BEGIN DATA TO EXAMINE

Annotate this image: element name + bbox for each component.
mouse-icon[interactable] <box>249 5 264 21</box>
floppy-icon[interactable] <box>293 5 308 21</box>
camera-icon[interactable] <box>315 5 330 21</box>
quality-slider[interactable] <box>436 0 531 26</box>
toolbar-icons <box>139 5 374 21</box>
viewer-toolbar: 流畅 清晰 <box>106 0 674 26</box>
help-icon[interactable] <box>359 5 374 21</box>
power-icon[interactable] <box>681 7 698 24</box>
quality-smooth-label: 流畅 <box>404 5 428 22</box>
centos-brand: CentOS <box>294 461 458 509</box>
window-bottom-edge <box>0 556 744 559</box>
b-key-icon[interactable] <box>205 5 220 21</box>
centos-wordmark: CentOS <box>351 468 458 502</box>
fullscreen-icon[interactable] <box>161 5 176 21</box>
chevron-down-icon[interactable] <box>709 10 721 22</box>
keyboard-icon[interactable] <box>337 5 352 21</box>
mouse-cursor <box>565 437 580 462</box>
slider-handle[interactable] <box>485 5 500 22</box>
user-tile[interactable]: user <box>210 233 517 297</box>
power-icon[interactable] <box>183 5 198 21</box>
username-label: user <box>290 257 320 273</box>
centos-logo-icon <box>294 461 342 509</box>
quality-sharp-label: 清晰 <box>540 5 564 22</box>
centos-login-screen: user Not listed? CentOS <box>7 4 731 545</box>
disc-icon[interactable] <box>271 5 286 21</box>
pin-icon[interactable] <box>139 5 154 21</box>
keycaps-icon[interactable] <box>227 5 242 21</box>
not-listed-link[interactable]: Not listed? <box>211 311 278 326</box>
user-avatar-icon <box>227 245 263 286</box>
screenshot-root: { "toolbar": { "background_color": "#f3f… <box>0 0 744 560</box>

END DATA TO EXAMINE

◆ EXERCISE DETAILS: Go through the data and return each line where the word "centos" appears.

◆ RESPONSE FOR THIS EXERCISE:
centos-brand: CentOS <box>294 461 458 509</box>
centos-wordmark: CentOS <box>351 468 458 502</box>
centos-logo-icon <box>294 461 342 509</box>
centos-login-screen: user Not listed? CentOS <box>7 4 731 545</box>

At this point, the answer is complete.